Kancirová et al., (2016) found that combination of anti-high blood pressure drugs is effective for the management of hypertension. In their study, they found that compared to either captopril alone and nifedipine alone, in combined treatments, there was a significant impact of treatment on ATP synthase and there were no significant differences in fluidity of membrane.  It indicates that in treatment of high blood pressure using both captopril and nifedipine there is a non-competitive inhibition (Kancirová et al., 2016). However, the main advantages of Nifedipine include a quickly onset of action, increased cardiac output that help on decreasing the risk of collapse secondary to marked reduction in peripheral vascular resistance and effectiveness by the oral and sublingual routes (Diker et al., 1992; Guazzi et al., 1977; Snider et al., 2008).

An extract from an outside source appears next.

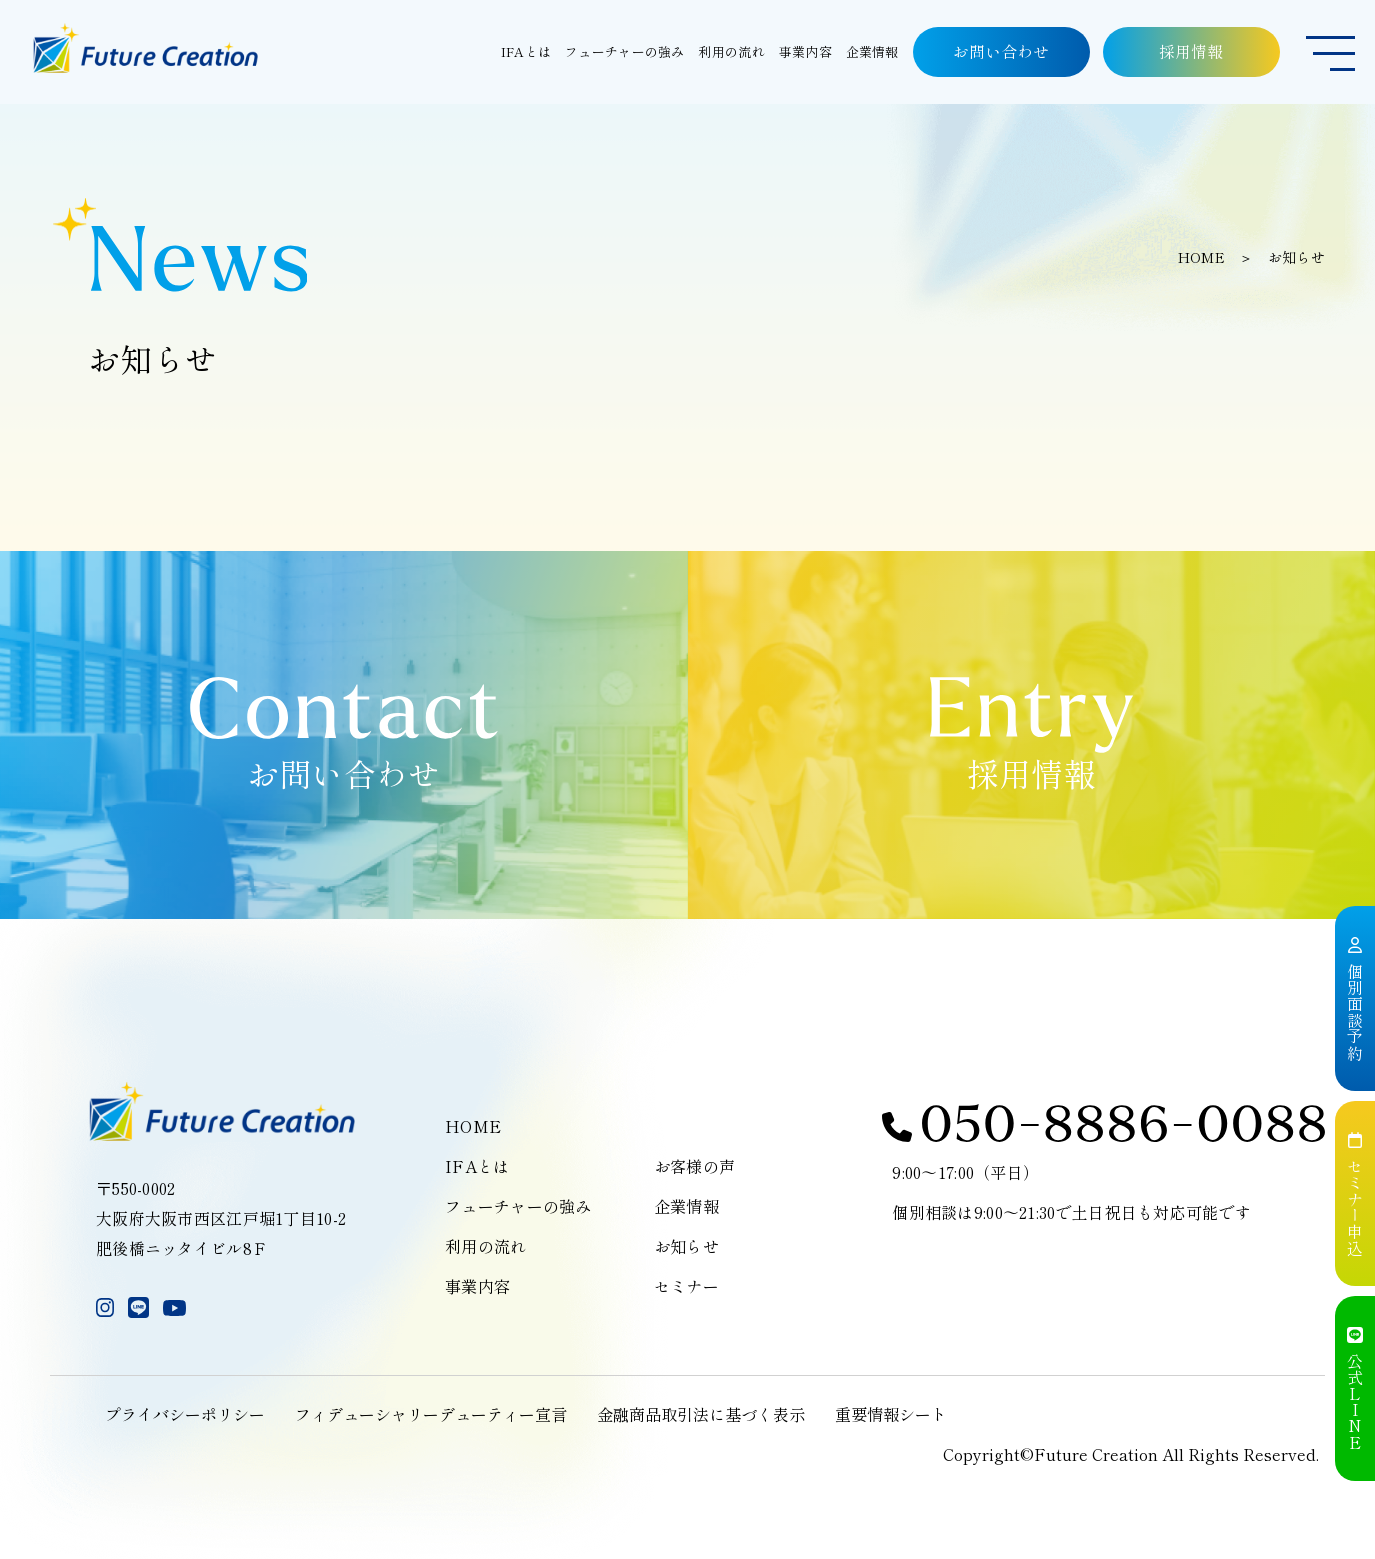  What do you see at coordinates (891, 1414) in the screenshot?
I see `重要情報シート` at bounding box center [891, 1414].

According to Corea et al., (1983), compared to captopril, nifedipine tends to have a faster onset of action although this difference is not significant in long-term studies as mean cardiac index (CI) and pulmonary vascular resistance (PVR) do not show differences in relation to the control of arterial pressure using the two drugs. Whereas stroke index (SI) and ejection fraction (EF) were higher in captopril, plasma noradrenaline concentration and heart rate (HR) were lower in captopril than in nifedipine (ibid). Although in acute management, blood pressure seems to be similar in both drugs (ibid). This suggests that in high blood pressure treatment, nifedipine is effective in achieving a very rapid haemodynamic response and captopril is more appropriate in long-term management. Similarly, sublingual captopril and nifedipine administration have been shown to be similarly effective for the management of high blood pressure after abdominal aortic surgery (Leeman and Degaute, 1995). However, nifedipine may cause a deterioration in pulmonary gas exchange (ibid). Moreover, Gemici et al. (1999) argue that sublingual administration of nifedipine 10 mg and captopril 25 mg are not different in terms of their anti-high blood pressure effect. However, there may be a significant drop in the HR in the patients taking captopril, but not in the patients taking nifedipine. Sublingual captopril is as effective as, and has less side effects than sublingual nifedipine. Therefore, because sublingual captopril has fewer side effects, it may be safer than nifedipine in the treatment of hypertensive crisis (Gemici et al., 1999).

Conclusion

To conclude, the combination of multiple evidence show that arterial hypertension represents a serious public health problem in the world and is among the principal risk factors for many cardiovascular diseases. Due to the complexity of the disease, there are a wide range of drugs used to control the elevation of the blood pressure. Among them is captopril, an ACE inhibitor and nifedipine, a calcium channel blocker. Both drugs are administered orally and share almost the same half-life. Many researches demonstrated that these two drugs are effective to control in short- and long-term hypertension. However, they do not share identical characteristics and have got different mechanisms of action. Nifedipine compared to captopril tends to have a faster onset of action. In high blood pressure management, nifedipine is effective in achieving a very rapid haemodynamic response and captopril is more appropriate in long-term management. Because of the eventual side effects of these drugs, captopril and nifedipine should be administered with strict control of a health care professional mainly physicians, pharmacists and nurses.